What does this mean for NCA? At the most basic level, it means a renewed commitment to the relevance of our mission, the study of “all forms, modes, media, and consequences of communication through humanistic, social scientific, and aesthetic inquiry.” Every problem that ails us, as a discipline and as a society, calls for communication expertise: in our classrooms (virtual though they may be), in our research and creative expression, and in our service. Most importantly, in our dealings with each other. We are the scholars, teachers, and artists who know how to bridge boundaries, how to listen mindfully and mediate conflict, how to use language with careful intention and knowledge of context.

Our knowledge and abilities are crucial in our dramatically changing circumstances. We must use them to educate our students toward citizenship for a better world and we must insist on the relevance of our research and creative practice to help create that world. Equally as important, we must recognize our obligation to serve our discipline, and each other, as scholars, teachers, artists, and citizens who believe that we can work together to create a more just future for our association, our campuses, and our communities. 

Goals and Vision

NCA’s strategic plan pledges us to the support of “inclusiveness and diversity among our faculties, within our membership, in the workplace, and in the classroom” as well as to advocacy for “inclusive, positive, just, and safe academic workplaces to policymakers, campus administrators, and the public.” These crucial commitments have acquired a new urgency that underscores our moral responsibility to interrogate the ways that structures within and around NCA perpetuate white privilege and enable systemic racism. As a white academic, I am implicated in these issues; as a feminist scholar committed to intersectional analysis, I have engaged with them for decades. I have grappled with them in my scholarship and teaching, in my past service for NCA, and in my work as an academic administrator. I pledge to continue that work as an NCA leader.

My experiences as an associate dean, helping to manage and lead a complex organization with a diverse population of faculty and students, has educated me in profound ways, particularly recently while dealing with the implications of the COVID-19 pandemic. My experience in non-profit leadership in my community, particularly in arts organizations now struggling in unprecedented ways, has provided additional experience in dealing with crisis. 

Many of the questions I have struggled to answer in these various contexts are the same, and they would guide my approach to NCA’s challenges: how do we serve our community in the face of so many constraints? How do we identify and adapt to changing needs among our diverse constituencies? How do we maintain and build our connections to our multiple publics? Especially important, how do we aid, protect, and empower the most vulnerable and disempowered among us?  

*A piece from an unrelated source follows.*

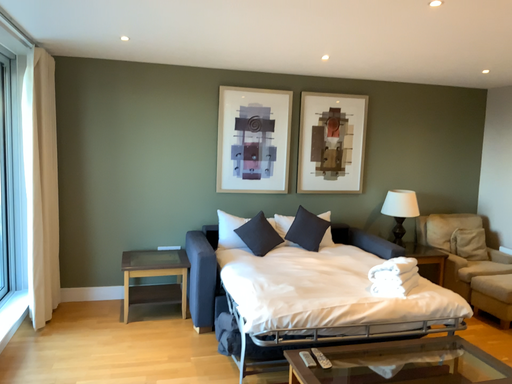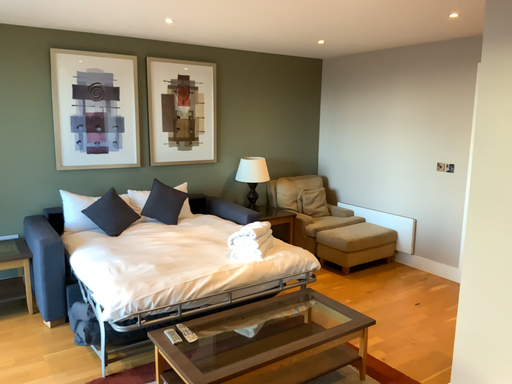 Question: Which way did the camera rotate in the video?

Choices:
 (A) rotated right
 (B) rotated left

Answer: (A) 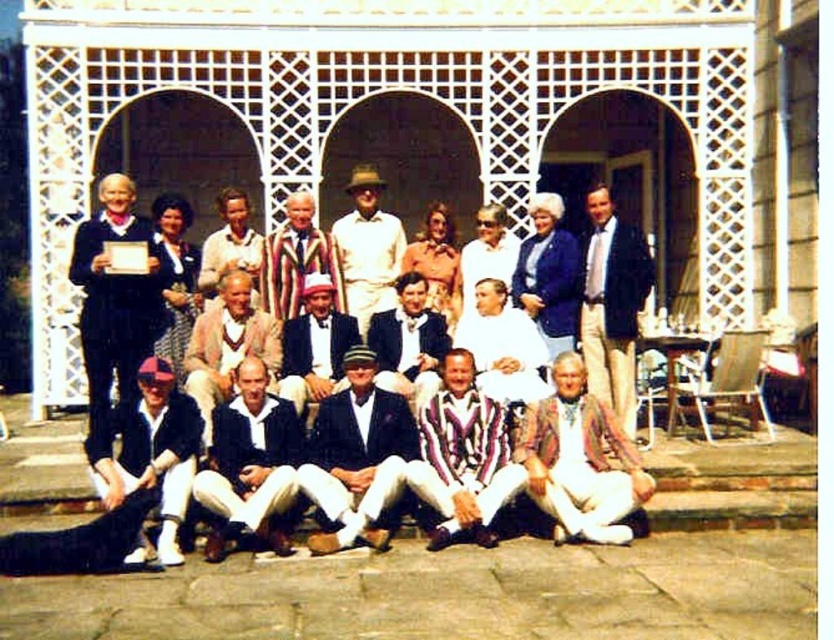 From the picture: Which is more to the right, light brown cotton pants at center or striped fabric suit at center?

My approach to these issues draws upon foundational beliefs underlying our practice as Communication teachers and scholars: that decision-making must be inclusive of diverse stakeholders; that communication based on sound argument and reliable evidence can alter perspective; and that communities whose members talk and work together can effect transformative change. 

My priorities as an NCA officer will be the development of structural paths to create a more diverse and inclusive association whose members feel supported in doing the teaching and scholarship that inspires them and that works toward a better world for our students, colleagues, and fellow citizens. We must explore new ways to identify leaders that represent and enact inclusivity, new modes of scholarship, teaching, and creative expression that speak to the most pressing social justice issues of our time, and new paths for disseminating our ideas to the rest of the academy and to the public at large.

These are strategies for resilience. Resilience requires adherence to our core values combined with creativity and openness to alternative ways of thinking and doing that will enable us to move toward a better future. I am committed to contributing my knowledge and experience to that journey on behalf of NCA.